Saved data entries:
____________
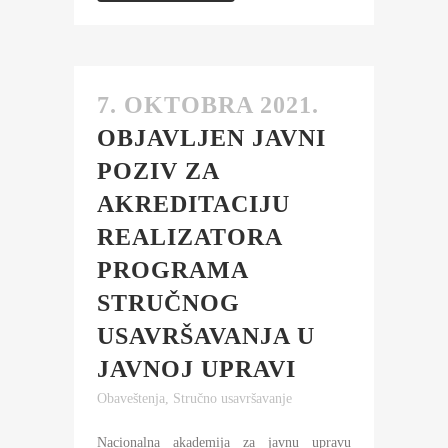
7. OKTOBRA 2021.
OBJAVLJEN JAVNI
POZIV ZA
AKREDITACIJU
REALIZATORA
PROGRAMA
STRUČNOG
USAVRŠAVANJA U
JAVNOJ UPRAVI
Obaveštenja
,
Stručno usavršavanje
Nacionalna akademija za javnu upravu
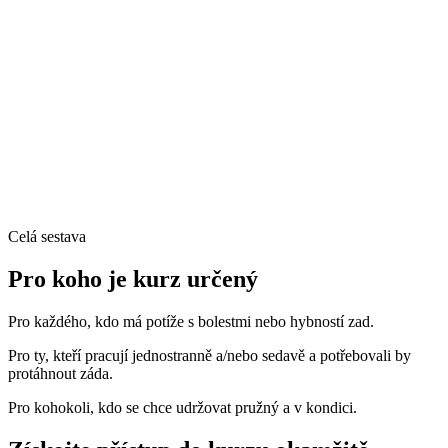
Celá sestava
Pro koho je kurz určený
Pro každého, kdo má potíže s bolestmi nebo hybností zad.
Pro ty, kteří pracují jednostranně a/nebo sedavě a potřebovali by
protáhnout záda.
Pro kohokoli, kdo se chce udržovat pružný a v kondici.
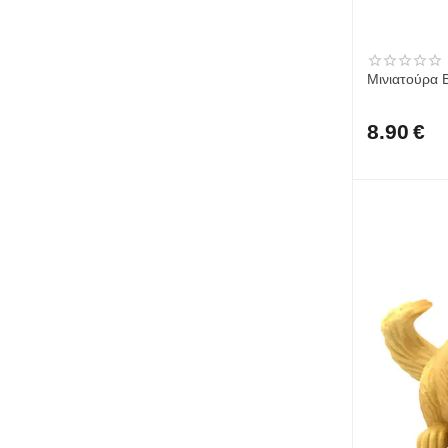
Μινιατούρα 
8.90
€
____________
▶ Task
In the records above, find the line that contains "Pro koho je kurz určený", then write it out along with every line after it, exactly, through the last one. Leave the pictures out.

▶ Result
Pro koho je kurz určený
Pro každého, kdo má potíže s bolestmi nebo hybností zad.
Pro ty, kteří pracují jednostranně a/nebo sedavě a potřebovali by
protáhnout záda.
Pro kohokoli, kdo se chce udržovat pružný a v kondici.
Μινιατούρα 
8.90
€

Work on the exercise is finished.